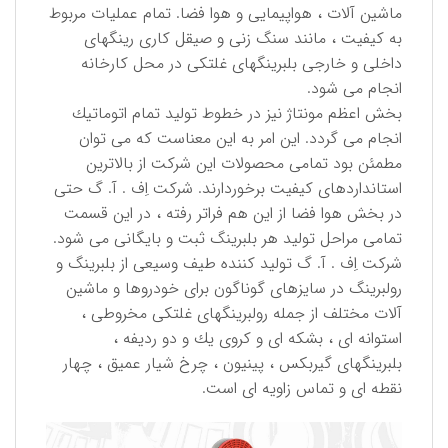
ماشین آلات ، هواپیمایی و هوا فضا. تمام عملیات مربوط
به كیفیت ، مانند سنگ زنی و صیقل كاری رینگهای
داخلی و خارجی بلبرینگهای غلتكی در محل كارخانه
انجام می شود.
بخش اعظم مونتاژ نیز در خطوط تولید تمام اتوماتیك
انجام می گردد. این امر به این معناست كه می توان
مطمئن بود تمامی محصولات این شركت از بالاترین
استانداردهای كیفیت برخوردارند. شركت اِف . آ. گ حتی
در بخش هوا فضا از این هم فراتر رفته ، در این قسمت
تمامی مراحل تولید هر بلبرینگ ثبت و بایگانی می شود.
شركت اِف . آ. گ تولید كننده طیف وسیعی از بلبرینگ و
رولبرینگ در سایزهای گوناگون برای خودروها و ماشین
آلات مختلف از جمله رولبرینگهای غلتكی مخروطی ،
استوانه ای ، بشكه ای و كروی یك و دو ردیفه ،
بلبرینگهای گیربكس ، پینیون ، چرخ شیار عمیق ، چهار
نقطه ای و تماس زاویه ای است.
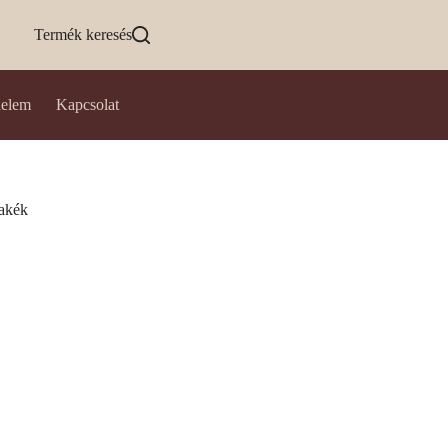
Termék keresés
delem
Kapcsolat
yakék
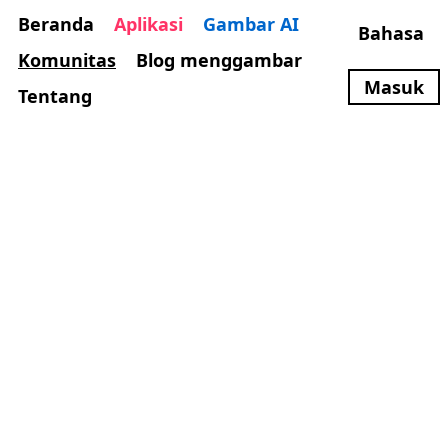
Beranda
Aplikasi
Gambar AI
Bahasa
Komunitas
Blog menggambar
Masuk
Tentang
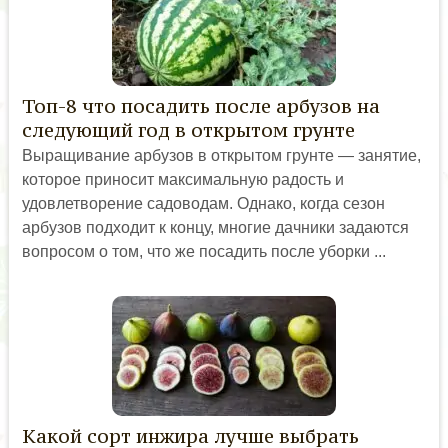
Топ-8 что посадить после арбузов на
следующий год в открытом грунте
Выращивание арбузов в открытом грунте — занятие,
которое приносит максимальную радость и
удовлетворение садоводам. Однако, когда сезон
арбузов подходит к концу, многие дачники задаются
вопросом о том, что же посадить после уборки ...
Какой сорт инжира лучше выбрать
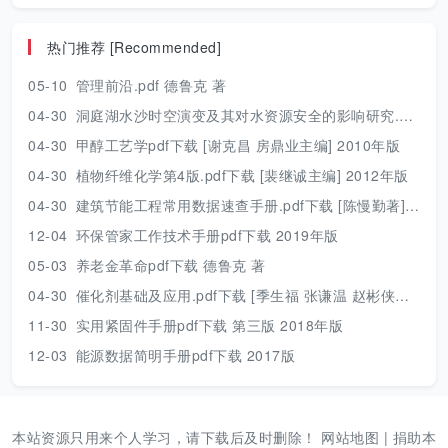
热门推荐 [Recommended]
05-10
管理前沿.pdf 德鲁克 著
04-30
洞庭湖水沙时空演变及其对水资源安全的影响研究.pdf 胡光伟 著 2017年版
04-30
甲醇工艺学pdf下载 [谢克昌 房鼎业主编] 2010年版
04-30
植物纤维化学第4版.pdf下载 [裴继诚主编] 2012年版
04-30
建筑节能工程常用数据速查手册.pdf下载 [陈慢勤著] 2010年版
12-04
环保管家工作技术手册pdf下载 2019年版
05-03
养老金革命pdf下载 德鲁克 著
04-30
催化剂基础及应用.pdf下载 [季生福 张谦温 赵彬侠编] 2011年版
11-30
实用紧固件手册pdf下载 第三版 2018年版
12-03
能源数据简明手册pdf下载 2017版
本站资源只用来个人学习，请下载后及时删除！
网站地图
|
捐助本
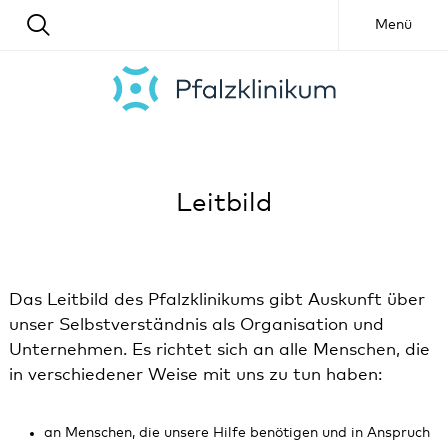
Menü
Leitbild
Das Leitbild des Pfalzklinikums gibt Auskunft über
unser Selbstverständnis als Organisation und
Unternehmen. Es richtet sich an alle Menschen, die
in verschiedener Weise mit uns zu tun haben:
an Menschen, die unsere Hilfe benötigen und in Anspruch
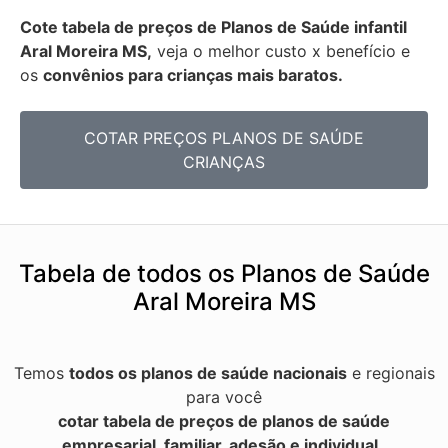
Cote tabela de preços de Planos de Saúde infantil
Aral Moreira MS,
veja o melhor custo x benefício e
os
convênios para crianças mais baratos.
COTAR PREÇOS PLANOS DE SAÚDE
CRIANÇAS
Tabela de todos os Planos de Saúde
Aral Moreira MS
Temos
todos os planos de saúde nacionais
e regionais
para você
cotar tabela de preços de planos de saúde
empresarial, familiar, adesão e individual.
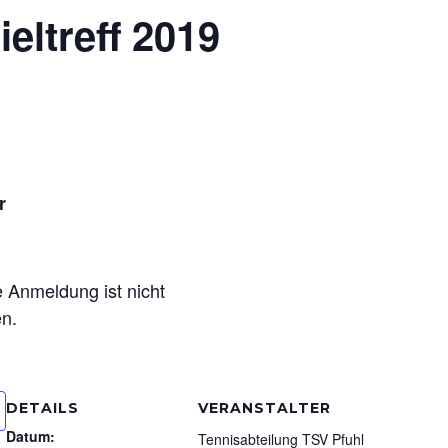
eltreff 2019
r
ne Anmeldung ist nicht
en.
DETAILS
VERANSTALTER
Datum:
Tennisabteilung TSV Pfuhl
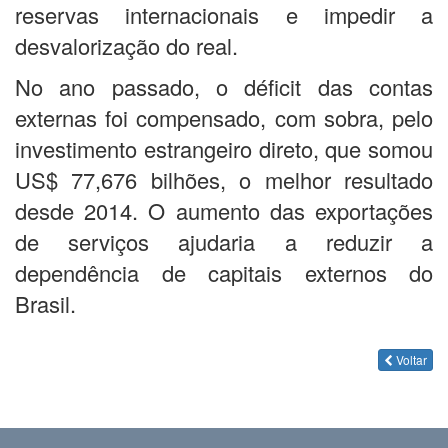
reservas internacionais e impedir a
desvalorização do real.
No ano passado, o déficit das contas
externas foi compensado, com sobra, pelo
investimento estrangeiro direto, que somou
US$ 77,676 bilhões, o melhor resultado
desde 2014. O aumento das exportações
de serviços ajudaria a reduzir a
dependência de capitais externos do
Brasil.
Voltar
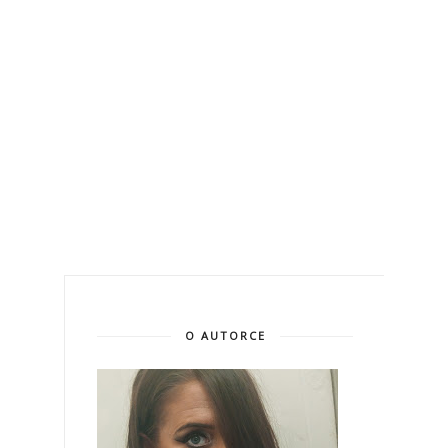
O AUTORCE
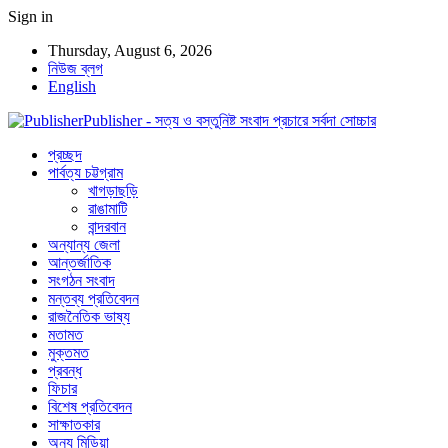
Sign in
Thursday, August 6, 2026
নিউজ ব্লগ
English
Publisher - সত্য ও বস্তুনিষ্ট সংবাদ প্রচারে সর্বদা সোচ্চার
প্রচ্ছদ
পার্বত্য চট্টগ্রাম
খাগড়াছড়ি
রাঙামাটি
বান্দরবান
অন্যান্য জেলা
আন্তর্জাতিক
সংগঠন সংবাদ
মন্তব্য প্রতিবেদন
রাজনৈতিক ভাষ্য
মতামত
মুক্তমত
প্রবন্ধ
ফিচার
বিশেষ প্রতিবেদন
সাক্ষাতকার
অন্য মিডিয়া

•••

▶ What to do:
The lines to return are those holding the string "Menschen" anywhere in the listing above.

▶ Exercise solution:
Unternehmen. Es richtet sich an alle Menschen, die
an Menschen, die unsere Hilfe benötigen und in Anspruch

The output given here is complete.